Where Will the World Cup Dark Horses Come From?

No World Cup is complete without the dark horse – the team that arrives at the tournament with little or no expectation of their performance, and who continue round after round. Very often this team is the host country itself, riding a wave of sentiment (and, occasionally, a very favorable refereeing decision) very deep in the competition: see, for example, Korea South in 2002 or Russia in 2018. You could say that in a time when football is watched and analyzed more closely than ever, there shouldn’t be any major surprises at a World Cup, but the fact that the dark horse is still going strong is testament to the beautiful chaos of elite sports.

A defining characteristic of the dark horse is that he must start the World Cup at full gallop. While the eventual winners may start off slow, the dark horse explodes into view, knowing that its best chance of success lies in surprising its victims with its intensity. South Korea’s first match of 2002 saw them baffle Poland with the speed of their counterattacks, while Senegal did the same against France in the same tournament, beating them 1-0. In fact, trophy holders should be particularly careful: just look at Argentina, who suffered a 1-0 loss to Cameroon in 1990 as they began their title defence.

At this point, it must be said that there has been some debate about what a dark horse actually is. Belgium, for example, were mistakenly seen by many as a dark horse in 2014, even though almost everyone was aware of their attacking threat: they had a squad consisting of Eden Hazard, Kevin De Bruyne, Romelu Lukaku and Dries Mertens.

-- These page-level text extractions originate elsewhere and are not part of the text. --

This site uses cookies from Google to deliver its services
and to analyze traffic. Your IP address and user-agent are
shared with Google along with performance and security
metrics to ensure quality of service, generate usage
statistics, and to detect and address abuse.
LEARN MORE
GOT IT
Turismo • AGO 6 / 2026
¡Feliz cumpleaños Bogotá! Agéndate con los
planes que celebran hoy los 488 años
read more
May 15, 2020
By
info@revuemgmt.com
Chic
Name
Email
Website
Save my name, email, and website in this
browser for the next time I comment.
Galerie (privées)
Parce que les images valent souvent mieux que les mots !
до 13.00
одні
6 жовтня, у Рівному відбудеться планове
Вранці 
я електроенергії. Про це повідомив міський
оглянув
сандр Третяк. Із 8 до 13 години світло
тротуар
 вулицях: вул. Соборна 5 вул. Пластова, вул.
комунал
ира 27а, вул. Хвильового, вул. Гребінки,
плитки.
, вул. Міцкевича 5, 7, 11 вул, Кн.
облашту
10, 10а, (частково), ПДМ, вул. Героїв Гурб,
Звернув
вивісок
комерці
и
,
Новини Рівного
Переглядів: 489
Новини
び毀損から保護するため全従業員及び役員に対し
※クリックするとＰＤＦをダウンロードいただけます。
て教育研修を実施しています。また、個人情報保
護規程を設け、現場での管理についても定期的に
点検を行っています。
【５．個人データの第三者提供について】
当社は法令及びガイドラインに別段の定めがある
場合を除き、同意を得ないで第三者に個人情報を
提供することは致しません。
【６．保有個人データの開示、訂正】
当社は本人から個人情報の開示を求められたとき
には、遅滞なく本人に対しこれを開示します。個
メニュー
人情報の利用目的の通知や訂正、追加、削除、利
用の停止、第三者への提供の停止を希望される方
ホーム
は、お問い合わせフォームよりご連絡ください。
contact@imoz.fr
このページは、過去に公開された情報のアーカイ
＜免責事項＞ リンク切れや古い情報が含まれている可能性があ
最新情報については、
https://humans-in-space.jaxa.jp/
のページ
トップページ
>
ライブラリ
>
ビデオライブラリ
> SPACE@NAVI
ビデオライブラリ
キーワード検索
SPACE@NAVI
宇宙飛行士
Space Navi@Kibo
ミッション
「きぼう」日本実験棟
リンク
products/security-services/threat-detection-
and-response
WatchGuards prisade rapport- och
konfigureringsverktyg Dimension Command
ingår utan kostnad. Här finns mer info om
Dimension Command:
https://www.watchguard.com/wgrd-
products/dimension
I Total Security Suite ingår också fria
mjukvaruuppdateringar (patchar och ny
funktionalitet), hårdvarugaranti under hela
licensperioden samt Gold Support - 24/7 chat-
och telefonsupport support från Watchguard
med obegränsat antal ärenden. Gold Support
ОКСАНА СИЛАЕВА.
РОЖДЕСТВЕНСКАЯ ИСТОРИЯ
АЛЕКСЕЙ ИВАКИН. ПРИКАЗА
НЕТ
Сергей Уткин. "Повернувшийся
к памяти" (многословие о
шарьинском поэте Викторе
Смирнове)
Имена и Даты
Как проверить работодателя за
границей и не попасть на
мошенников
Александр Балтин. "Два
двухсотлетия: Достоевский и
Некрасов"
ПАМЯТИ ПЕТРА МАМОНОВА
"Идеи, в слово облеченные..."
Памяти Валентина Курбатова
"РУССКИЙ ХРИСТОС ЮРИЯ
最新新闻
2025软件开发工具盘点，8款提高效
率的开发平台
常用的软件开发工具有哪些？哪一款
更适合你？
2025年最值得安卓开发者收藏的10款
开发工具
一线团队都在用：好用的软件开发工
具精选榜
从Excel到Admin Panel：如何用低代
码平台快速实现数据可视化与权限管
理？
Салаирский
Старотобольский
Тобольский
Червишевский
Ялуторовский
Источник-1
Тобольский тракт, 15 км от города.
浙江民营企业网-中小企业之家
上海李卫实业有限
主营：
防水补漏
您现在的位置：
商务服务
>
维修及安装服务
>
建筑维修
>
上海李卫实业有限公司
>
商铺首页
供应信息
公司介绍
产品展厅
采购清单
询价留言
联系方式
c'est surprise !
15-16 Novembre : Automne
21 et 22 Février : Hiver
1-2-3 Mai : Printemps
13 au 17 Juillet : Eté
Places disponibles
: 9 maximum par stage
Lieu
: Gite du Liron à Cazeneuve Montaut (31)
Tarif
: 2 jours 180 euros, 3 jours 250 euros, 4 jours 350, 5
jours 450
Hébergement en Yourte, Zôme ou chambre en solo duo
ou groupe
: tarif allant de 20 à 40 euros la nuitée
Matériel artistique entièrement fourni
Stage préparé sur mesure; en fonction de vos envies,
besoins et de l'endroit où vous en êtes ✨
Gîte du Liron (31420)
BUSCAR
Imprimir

You can’t be a dark horse if the whole world sees you coming. For the same reason, any attempt to classify Senegal among the dark horses must be rejected. They are African champions and their front line is led by Sadio Mané, a man who just finished second in the Ballon d’Or voting. (Although Mané may not be fit for the group stages.) If there really is a dark horse in this World Cup, then it will be someone like Tunisia: a team with good finishers and a fairly average defense, which has recently recorded very impressive results. results against decent opposition, beating Chile 2-0 and Japan 3-0 earlier this year. Crucially, most of their players are at clubs that are just below the casual observer’s radar – in that respect they are similar to Costa Rica in 2014.

2014 was a vintage World Cup when it came to black horses, which at first glance suggests this one might not be. The 2014 World Cup, after all, was a competition in which a staggering number of traditional major teams were a bit past their prime – for example, England, Spain and Uruguay – and were in danger of being knocked out. by younger and more aggressive rivals. . This time, however, those powers are all retconned.

If there really is a dark horse element to this tournament, it will be the World Cup schedule itself. Two years ago my Stadium co-host Ryan Hunn wrote of “the volatility of this unprecedented season”, and his words feel even more applicable to Qatar’s approach. We have simply never seen a World Cup like this, a World Cup coming at the end of a grueling autumn, when several teams looked visibly overwhelmed by the efforts of the last few weeks, and when some players openly expressed their relief at having succeeded in avoiding injury. Many elite footballers are also coming straight out of the intensity of an accelerated Champions League group stage. There has been almost no time to rekindle team chemistry between players who haven’t seen each other in some time, and around half of the teams won’t get the chance to play a friendly before world Cup. This means that some nations will have to start determining their top teams while the contest is ongoing, which could easily lead to a bizarre outcome or two.

In addition, there are key absentees who have weakened the bigger teams. France, for example, have been forced to renew their roster, after losing Paul Pogba and N’Golo Kanté’s first-choice midfielder to injury which won them the World Cup in 2018. t have replacements ready in the Real Madrid duo of Aurélien Tchouaméni and Eduardo Camavinga, but it’s a lot to ask players barely out of their twenties to master the tempo of a team that is mounting the defense of the title. Meanwhile, Giovani Lo Celso has been ruled out for Argentina, a blow for them as he’s a playmaker who enjoyed a rare relationship on the pitch with Leo Messi. These uncertainties can pave the way for a less announced opponent, for example Denmark in the group of France, to take advantage of it.

Yet, in the end, Qatar is the real dark horse. No one knows what to expect from this World Cup, whether on or off the pitch. It’s not the crowning glory of the calendar, but something that’s been stuffed into its margins, something to be tackled desperately and out of necessity, like a late tax return. Instead of allowing us a leisurely buildup, it shattered the status quo, slamming across our lawns at full gallop. It’s hard to think of a major event that happened in the midst of so much confusion. After he leaves, we will move quickly to take over the national football juggernaut; but while he’s here he’s guaranteed to leave his mark.